Clinical examination and health disorders

  • Mastitis: subclinical examination using the California Mastitis Test (CMT) method (McFadden, 2011).
  • Ketosis: The cows had decreased appetite (recording the amount of feed, the time of eating, and rumination after milking), checked ketosis by urine test strips (KetoStix, Bayer Diagnostics, Tarrytown, NY), and recorded milk yield. Levels (based on concentration of acetoacetate) include negative: AcAc < 0.5; has trace AcAc = 0.5 (490 μmol AcAc/L, shown as 5 mg/Dl on the scale); low AcAc = 1.5 (1470 μmol/L or 15mg/Dl); average AcAc = 4 (3920 μmol/L or 40 mg/Dl); and high AcAc = 8 (7840 μmol/L or 80 mg/Dl) and high AcAc = 16 (15,700 μmol/L or 160 mg/Dl) (Carrier et al., 2004).
  • Abomasal displacement: the abomasum moved to an abnormal position on the right or left of the abdominal cavity and was detected by percussion and listened to a “ping” sound by a stethoscope.

Cows with the above health disorders in this study were monitored daily until recovery. Two consecutive occurrences of the same disorder were evaluated separately when occurring at least 7 days apart, followed up to 90 days of lactation.

The dairy cows were complied with the procedures of the Animal Welfare Council, Nong Lam University, Ho Chi Minh City, Vietnam.

Statistical analysis

Data were collected and tracked from DataFlow™ II software information of the SCR system according to the form and processed to analyze by Pearson Chi-square test using Minitab version 17.0 at 95% of confidence level.

RESULTS AND DISCUSSION

The alert efficiency of the SCR system

SCR systems identified indicators such as rumination time, milk yield, activity, and other information, including date of birth, group batch, and reproductive status by DataFlow™ II software. A health alert was reported by the health index score based on changes in rumination time and milk yield. The rumination time recorded from 5 days before calving to 0-90 DIM in dairy cows was represented in Figure 1.
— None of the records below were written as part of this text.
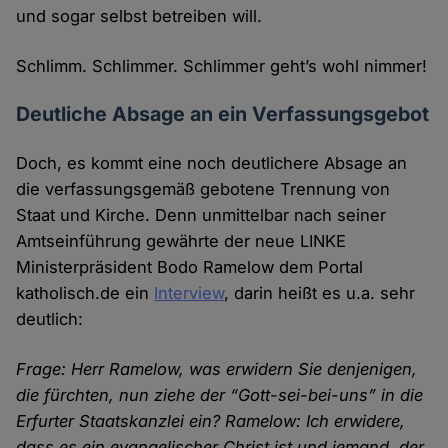
und sogar selbst betreiben will.
Schlimm. Schlimmer. Schlimmer geht’s wohl nimmer!
Deutliche Absage an ein Verfassungsgebot
Doch, es kommt eine noch deutlichere Absage an
die verfassungsgemäß gebotene Trennung von
Staat und Kirche. Denn unmittelbar nach seiner
Amtseinführung gewährte der neue LINKE
Ministerpräsident Bodo Ramelow dem Portal
katholisch.de ein
Interview
, darin heißt es u.a. sehr
deutlich:
Frage: Herr Ramelow, was erwidern Sie denjenigen,
die fürchten, nun ziehe der “Gott-sei-bei-uns” in die
Erfurter Staatskanzlei ein? Ramelow: Ich erwidere,
dass es ein evangelischer Christ ist und jemand, der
The healthy cows reached a HIS index value of 100 units. Stangaferro et al. (2016) showed that health alerts occurred with HIS ≤ 75 and alert system sensitivity at 59% in cows. Rumination time was reduced every 50 minutes/day, and the HIS decreased by 1 point; when the milk yield dropped, the HIS also reduced. Stangaferro et al. (2016) observed a decline in HIS when cows reduced rumination time below the threshold level in abomasal displacement or ketosis. In contrast, HIS did not decrease in cases of mastitis. The other studies also indicated that cows suffering from mastitis, ketosis, or abomasal displacement reduced rumination time and milk yield (Soriani et al., 2013; Gáspárdy et al., 2014; Stangaferro et al., 2016; Paudyal et al., 2018).

 

The study recorded 345 alerts from 250 postpartum cows with an HIS value under 75. However, only 203 alerts indicated diseases occurred in cows; the alert efficiency of the SCR system was pretty low at 58.33% in our study. According to Stangaferro et al. (2016), health alerts occurred with sensitivity at 59% in dairy cow herds. The results of alert effectiveness showed that abomasal displacement had the highest rate at 100%, was relatively effective for ketosis (73.53%), and was less accurate in mastitis (63.83%) (Table 3). Stangaferro et al. (2016) also showed similar results, with alert rates of 99%, 91%, and 58% for abomasal displacement, ketosis, and mastitis, respectively. The difference was influenced by disorder status and disease levels. Abomasal displacement might be diagnosed in cows that had ketosis before (LeBlanc et al., 2005). SCR system was useful to diagnosis early diseases and health status in dairy cows, however the results indicated that some cows having alerts but not got any diseases after examination. So, cows were alerted that they needed to do clinical examinations carefully to identify disease status.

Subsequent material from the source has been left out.